Data —
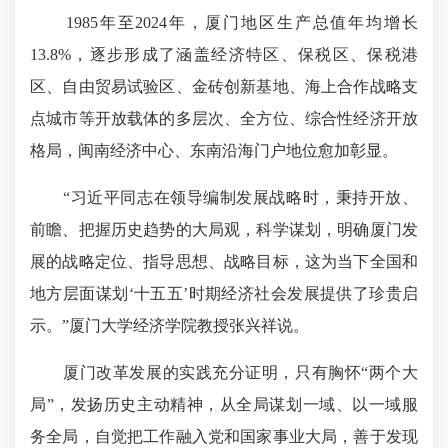
1985年至2024年，厦门地区生产总值年均增长
13.8%，逐步形成了涵盖经济特区、保税区、保税港
区、自由贸易试验区、金砖创新基地、海上合作战略支
点城市等开放载体的多层次、全方位、综合性经济开放
格局，闽南经济中心、东南沿海门户地位愈加彰显。
“习近平同志在领导编制发展战略时，秉持开放、
前瞻、把握历史趋势的大局观，科学谋划，明确厦门发
展的战略定位、指导思想、战略目标，这为当下全国和
地方层面谋划‘十五五’时期经济社会发展提供了珍贵启
示。”厦门大学经济学院教授张兴祥说。
厦门改革发展的实践充分证明，只有胸怀“两个大
局”，发扬历史主动精神，从全局谋划一域、以一域服
务全局，自觉把工作融入党和国家事业大局，善于发现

Your instructions —
Reproduce the listing above exactly, but skip the pictures.

Answer area —
1985年至2024年，厦门地区生产总值年均增长
13.8%，逐步形成了涵盖经济特区、保税区、保税港
区、自由贸易试验区、金砖创新基地、海上合作战略支
点城市等开放载体的多层次、全方位、综合性经济开放
格局，闽南经济中心、东南沿海门户地位愈加彰显。
“习近平同志在领导编制发展战略时，秉持开放、
前瞻、把握历史趋势的大局观，科学谋划，明确厦门发
展的战略定位、指导思想、战略目标，这为当下全国和
地方层面谋划‘十五五’时期经济社会发展提供了珍贵启
示。”厦门大学经济学院教授张兴祥说。
厦门改革发展的实践充分证明，只有胸怀“两个大
局”，发扬历史主动精神，从全局谋划一域、以一域服
务全局，自觉把工作融入党和国家事业大局，善于发现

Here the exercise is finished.